Jusqu’à présent la forêt joue le jeu de la durabilité en offrant à sa population des soins gratuits. En échange, la population prélève raisonnablement les ressources nécessaires à sa survie. Ce modèle durable, encensé par les instances internationales, est mis en péril. A Soumbele, près de la frontière congolaise, Daniel Dindo, atteint de paludisme, ne trouve plus les écorces et les feuilles nécessaires à son traitement. Il craint pour l’avenir de sa communauté dont le niveau de vie ne permet pas d’accéder à des soins payants.
La guerre aux palmiers à huile
Les Bagyeli ont décidé d’entrer en résistance face à l’industrie du palmier à huile, notamment par des actions à l’encontre de Cameroun Vert (Camvert) dont les projets sont qualifiés d’écocide par Greenpeace.
Dans la région de Campo, la forêt a cédé la place à des étendues de palmiers à huile à perte de vue. A terme, le projet couvrira 60.000 hectares au grand désarroi des locaux qui chassent ou récoltent le miel dans cette zone.
D’autres effets se font ressentir, les éléphants du Parc national de Campo-Ma’an, chassés de leur habitat, se rabattent sur les espaces cultivés avec des risques accrus d’attaques en raison de la proximité entre l’homme et l’animal.
Mathieu Massamela qui vit dans l’un des campements bagyeli, explique que son champ va jouxter l’exploitation de Camvert. Il n’aura plus de forêt pour chasser, ses cultures ne bénéficieront plus de la biodiversité environnante. Et pourtant, comme les autres, il a accepté le riz, le poisson et les promesses de développement du porteur de projet.
Les ONG alertent sur la gestion de ce dossier Camvert. L’Etat camerounais a déclassé les 60.000 hectares de forêt au profit de l’agro-industriel sans déterminer l’intérêt public du projet et avant la production du rapport d’impact environnemental.
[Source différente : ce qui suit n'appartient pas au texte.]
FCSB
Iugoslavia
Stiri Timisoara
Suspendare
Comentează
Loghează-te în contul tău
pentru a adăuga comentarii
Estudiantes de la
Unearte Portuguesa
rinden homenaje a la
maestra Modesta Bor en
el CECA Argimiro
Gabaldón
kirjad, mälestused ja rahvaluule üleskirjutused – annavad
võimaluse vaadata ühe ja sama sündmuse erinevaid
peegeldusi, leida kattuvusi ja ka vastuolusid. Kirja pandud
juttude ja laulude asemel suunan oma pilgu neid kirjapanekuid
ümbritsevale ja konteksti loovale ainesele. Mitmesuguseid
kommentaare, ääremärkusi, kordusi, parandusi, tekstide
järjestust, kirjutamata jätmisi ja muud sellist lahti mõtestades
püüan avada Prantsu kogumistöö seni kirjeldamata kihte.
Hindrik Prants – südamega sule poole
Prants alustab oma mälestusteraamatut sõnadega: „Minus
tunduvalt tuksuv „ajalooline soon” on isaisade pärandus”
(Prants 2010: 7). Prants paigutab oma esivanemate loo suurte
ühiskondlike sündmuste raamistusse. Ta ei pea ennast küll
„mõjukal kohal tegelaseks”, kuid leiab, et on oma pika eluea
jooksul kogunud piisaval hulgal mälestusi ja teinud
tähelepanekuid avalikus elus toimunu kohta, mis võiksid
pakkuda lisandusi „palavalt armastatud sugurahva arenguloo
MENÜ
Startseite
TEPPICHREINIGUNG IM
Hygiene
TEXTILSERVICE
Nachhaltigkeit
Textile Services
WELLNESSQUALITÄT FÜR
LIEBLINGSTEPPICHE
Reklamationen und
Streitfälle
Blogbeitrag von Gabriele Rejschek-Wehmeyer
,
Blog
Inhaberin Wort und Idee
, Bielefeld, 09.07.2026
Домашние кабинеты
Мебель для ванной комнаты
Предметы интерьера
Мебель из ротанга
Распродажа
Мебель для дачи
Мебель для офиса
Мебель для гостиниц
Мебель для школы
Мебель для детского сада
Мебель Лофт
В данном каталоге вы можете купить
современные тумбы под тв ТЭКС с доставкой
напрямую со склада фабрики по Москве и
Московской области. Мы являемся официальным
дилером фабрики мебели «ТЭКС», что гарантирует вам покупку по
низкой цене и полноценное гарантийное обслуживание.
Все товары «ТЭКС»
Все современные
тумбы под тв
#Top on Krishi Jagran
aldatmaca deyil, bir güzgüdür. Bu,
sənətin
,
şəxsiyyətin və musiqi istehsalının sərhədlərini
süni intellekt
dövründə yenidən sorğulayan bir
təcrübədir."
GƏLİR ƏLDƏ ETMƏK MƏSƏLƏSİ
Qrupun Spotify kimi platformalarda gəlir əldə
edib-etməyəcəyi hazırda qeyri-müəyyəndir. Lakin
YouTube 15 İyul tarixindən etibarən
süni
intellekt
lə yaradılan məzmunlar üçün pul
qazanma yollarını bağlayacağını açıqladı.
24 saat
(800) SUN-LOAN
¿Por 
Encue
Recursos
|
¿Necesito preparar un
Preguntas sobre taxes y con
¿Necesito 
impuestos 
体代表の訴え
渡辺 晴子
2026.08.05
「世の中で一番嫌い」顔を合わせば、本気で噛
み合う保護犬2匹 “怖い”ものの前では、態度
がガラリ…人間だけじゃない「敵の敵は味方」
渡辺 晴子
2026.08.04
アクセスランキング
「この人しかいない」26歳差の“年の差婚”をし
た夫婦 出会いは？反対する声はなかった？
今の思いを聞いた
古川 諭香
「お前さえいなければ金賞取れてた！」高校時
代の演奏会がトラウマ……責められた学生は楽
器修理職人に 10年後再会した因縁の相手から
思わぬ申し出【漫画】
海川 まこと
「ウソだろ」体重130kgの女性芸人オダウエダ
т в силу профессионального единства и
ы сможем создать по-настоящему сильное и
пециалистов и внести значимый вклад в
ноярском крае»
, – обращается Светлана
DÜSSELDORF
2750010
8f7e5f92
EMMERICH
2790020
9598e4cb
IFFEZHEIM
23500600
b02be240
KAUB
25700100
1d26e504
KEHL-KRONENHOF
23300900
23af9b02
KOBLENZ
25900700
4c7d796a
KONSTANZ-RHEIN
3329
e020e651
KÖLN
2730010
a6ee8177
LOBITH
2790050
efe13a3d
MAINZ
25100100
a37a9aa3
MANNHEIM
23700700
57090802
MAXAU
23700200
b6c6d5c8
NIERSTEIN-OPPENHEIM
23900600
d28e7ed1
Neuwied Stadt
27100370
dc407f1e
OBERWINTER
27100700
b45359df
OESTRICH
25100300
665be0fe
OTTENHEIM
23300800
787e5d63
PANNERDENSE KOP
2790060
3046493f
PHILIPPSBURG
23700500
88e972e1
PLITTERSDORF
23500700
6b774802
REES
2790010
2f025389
La société Camvert assure qu’elle agit en toute légalité et en accord avec les populations qui se verront attribuer 5000 hectares de plantations financées par l’entreprise. En effet, le Ministre des domaines, du cadastre et des affaires foncières a donné son accord pour l’exploitation des premiers hectares du projet, sans toutefois attendre la dérogation spéciale accordée par le Président de la république.
En attendant, la forêt disparaît et, avec elle, les chances de survie de ses habitants.
Des ONG ont visité des exploitations existantes de palmiers à huile, en compagnie de tribus bagyeli et bantou, pour mesurer les impacts de cette agro-industrie sur les habitats forestiers. Les populations soumises à ces exploitations n’ont quasiment plus de bois pour cuisiner.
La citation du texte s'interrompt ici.